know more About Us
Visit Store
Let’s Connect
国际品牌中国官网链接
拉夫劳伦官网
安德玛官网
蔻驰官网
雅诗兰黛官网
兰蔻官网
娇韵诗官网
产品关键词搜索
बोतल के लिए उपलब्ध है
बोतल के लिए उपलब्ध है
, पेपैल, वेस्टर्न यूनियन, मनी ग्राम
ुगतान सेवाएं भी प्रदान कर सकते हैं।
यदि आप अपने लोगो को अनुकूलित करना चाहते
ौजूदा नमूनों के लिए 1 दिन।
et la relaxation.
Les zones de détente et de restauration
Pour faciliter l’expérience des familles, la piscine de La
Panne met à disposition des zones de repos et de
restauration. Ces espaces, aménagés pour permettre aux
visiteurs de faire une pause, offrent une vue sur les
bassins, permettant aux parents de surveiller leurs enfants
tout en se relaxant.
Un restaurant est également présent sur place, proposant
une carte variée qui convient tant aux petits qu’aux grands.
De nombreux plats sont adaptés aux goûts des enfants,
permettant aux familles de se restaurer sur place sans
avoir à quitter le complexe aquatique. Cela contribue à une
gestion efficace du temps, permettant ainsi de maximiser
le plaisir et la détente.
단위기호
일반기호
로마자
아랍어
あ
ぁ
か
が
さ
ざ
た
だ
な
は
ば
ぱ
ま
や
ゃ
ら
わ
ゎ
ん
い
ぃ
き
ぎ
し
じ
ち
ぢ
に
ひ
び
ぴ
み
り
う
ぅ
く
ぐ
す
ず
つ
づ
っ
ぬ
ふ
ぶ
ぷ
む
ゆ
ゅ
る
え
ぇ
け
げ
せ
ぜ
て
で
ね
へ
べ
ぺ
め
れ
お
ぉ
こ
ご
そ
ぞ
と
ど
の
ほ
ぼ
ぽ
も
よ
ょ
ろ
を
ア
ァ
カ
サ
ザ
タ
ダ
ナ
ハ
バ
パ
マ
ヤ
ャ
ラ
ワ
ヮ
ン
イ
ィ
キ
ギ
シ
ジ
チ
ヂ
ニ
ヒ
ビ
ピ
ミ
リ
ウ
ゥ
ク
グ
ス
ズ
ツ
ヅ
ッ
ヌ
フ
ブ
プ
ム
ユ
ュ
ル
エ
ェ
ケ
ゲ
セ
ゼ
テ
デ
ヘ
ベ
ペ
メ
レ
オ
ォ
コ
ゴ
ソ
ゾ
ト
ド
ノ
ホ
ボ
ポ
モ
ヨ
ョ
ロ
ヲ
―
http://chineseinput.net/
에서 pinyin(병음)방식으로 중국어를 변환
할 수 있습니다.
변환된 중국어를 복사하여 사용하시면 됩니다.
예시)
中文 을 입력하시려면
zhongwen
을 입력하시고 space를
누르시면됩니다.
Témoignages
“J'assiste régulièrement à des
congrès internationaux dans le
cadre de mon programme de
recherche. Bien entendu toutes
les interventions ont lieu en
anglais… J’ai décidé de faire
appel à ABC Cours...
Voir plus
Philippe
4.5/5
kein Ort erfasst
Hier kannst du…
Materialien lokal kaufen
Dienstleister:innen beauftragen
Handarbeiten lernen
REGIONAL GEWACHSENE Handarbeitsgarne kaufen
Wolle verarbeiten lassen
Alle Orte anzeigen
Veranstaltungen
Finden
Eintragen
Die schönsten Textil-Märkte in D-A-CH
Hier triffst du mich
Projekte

**********

#### [THE TASK]
When a line in the records holds the string "zones", copy that line.

#### [COMPLETED EXERCISE]
Les zones de détente et de restauration
Panne met à disposition des zones de repos et de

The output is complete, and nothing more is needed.